___ INFORMATION SHOWN

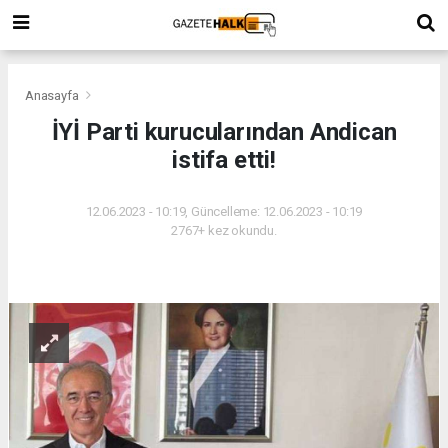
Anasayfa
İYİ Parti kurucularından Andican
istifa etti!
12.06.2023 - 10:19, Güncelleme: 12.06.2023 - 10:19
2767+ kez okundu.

______
___ INFORMATION SHOWN

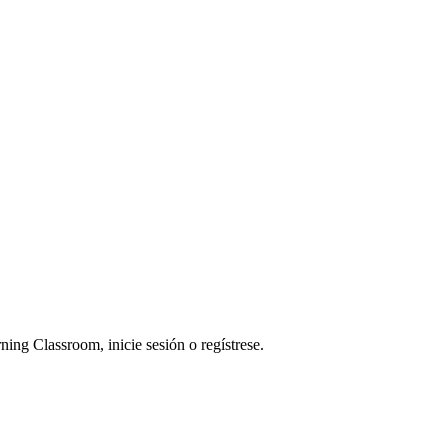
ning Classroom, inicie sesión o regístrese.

______
___ INFORMATION SHOWN

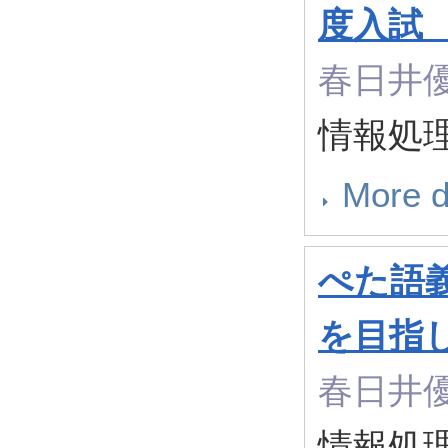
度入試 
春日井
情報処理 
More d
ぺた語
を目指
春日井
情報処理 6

______

» **EXERCISE OBJECTIVE**:
Using the records above, restate word for word the lines from the one with "12.06.2023 - 10:19, Güncelleme: 12.06.2023" through the one with "2767+ kez okundu.", both included.

» **EXERCISE RESPONSE**:
12.06.2023 - 10:19, Güncelleme: 12.06.2023 - 10:19
2767+ kez okundu.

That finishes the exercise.